There was a phrase that briefly went around — “it’s dangerous outside the blanket.” The AI startup landscape these days looks exactly like that. Post a single selfie on social media, type “tell me what my personal color season is,” and AI produces a visualization of the clothing colors that suit you. On Instagram and Threads, this kind of content has already gone viral. A personal-color analysis service that used to cost around $80 in person is being displaced, in an instant, by free AI. Interior simulation, hair makeovers, fashion coordination — anything that “visualizes from a single photo” is staring at the same fate.
This is not a one-off. A pattern has solidified over the past few years. When ChatGPT strengthened its copywriting features, writing-automation startups collapsed. As image models grew stronger, image-editing startups wobbled. When the agent functionality rolls out, RPA (Robotic Process Automation) solutions are next on the chopping block. In the industry, “every time AI ships an update, an entire category of startups disappears” has graduated from joke to reality.
The cause is plain. Businesses that lay a thin layer of features on top of a giant AI model — the so-called “AI wrappers” — receive their death sentence with each new model announcement. OpenAI, Anthropic, and Google extend capabilities quarter after quarter, and the small companies sitting on that extension path get swept away regardless of intent. In Silicon Valley, this is called being “Sherlocked,” after Apple’s habit of absorbing popular third-party app features into its own operating system.
So should we really stay inside the blanket? If every attempt is fated to be eaten by the next model, isn’t it rational to give up? The answer, up front, is no. The pattern of who survives is already visible.
First, businesses rooted in proprietary data and domain assets that the giant models can never possess. Medical imaging, industrial-site sensors, closed-network operational data, the actual measurement records of a specific industry — none of this is reachable by general AI trained on public internet data. Second, domains protected by regulatory and certification walls. Medical devices, financial systems, defense, the electrical grid — being a clever AI is not enough to walk into these. Licensing, safety standards, and questions of liability form a thick wall that doubles as protective shield and barrier to entry. Third, domains tied to physical workflow. Hardware integration, on-site operations, work where human hands must intervene — these are not replaced by a model upgrade or two.

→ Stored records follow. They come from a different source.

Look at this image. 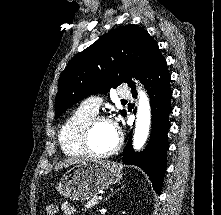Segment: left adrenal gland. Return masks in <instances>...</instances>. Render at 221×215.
Segmentation results:
<instances>
[{
    "mask_svg": "<svg viewBox=\"0 0 221 215\" xmlns=\"http://www.w3.org/2000/svg\"><path fill=\"white\" fill-rule=\"evenodd\" d=\"M123 188H125V185H122L121 188H119L118 190H116V192L119 191V190H121V189H123ZM113 194H114V192H112V194H111L110 196H112ZM110 196H109V197H110Z\"/></svg>",
    "mask_w": 221,
    "mask_h": 215,
    "instance_id": "left-adrenal-gland-1",
    "label": "left adrenal gland"
}]
</instances>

To put it simply: the path to survival is not “a thin service layered on top of AI” but “claiming territory in a deep, narrow region AI cannot touch.” Personal-color analysis is the same story. The entry-level service that returns a season from a single selfie will disappear, but the professional consultation that drapes physical fabrics against you under standardized lighting, and takes responsibility for high-stakes moments like weddings or job interviews, is more likely to survive — repositioned as “in a different league from AI.” In Korea too, companies in fields where physical site work meets regulation — medical image analysis, autonomous-vehicle testing, semiconductor process data — are actually growing in value alongside the advance of AI.

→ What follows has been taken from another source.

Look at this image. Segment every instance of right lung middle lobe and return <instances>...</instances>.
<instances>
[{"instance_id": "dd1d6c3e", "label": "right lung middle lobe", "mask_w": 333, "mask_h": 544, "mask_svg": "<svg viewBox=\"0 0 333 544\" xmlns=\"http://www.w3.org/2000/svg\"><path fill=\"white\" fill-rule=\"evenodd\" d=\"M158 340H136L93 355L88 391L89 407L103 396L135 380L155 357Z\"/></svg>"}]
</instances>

This is not just a question for founders. It applies equally to where a working professional should invest their career, and what path they should suggest to their child. Plain “being good at ChatGPT” will become commodity. The real differentiator will come from your own data, your own field experience, your own zone of responsibility — places AI cannot reach. But you can’t stay under the blanket either. There are real seats to be claimed, even in the dangerous open. The answer to “what do I do in the AI age?” is not “nothing.” It is “decide first what you will not do” — and then kick off the blanket and go.